- _Required action_
Once the line containing "भगवान शिव के" is located, output it and every line after it through the end of the records, exactly as written and nothing else.

Stored data entries:

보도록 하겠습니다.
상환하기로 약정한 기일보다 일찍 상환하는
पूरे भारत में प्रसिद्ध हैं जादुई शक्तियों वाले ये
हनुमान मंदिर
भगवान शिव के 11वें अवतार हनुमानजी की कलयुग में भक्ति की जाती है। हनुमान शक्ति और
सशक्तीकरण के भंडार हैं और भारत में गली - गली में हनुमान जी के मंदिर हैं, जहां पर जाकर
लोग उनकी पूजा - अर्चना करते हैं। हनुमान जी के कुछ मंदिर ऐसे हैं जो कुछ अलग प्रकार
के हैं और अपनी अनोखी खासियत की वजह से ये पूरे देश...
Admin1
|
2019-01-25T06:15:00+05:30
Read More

- _Response to this task_
भगवान शिव के 11वें अवतार हनुमानजी की कलयुग में भक्ति की जाती है। हनुमान शक्ति और
सशक्तीकरण के भंडार हैं और भारत में गली - गली में हनुमान जी के मंदिर हैं, जहां पर जाकर
लोग उनकी पूजा - अर्चना करते हैं। हनुमान जी के कुछ मंदिर ऐसे हैं जो कुछ अलग प्रकार
के हैं और अपनी अनोखी खासियत की वजह से ये पूरे देश...
Admin1
|
2019-01-25T06:15:00+05:30
Read More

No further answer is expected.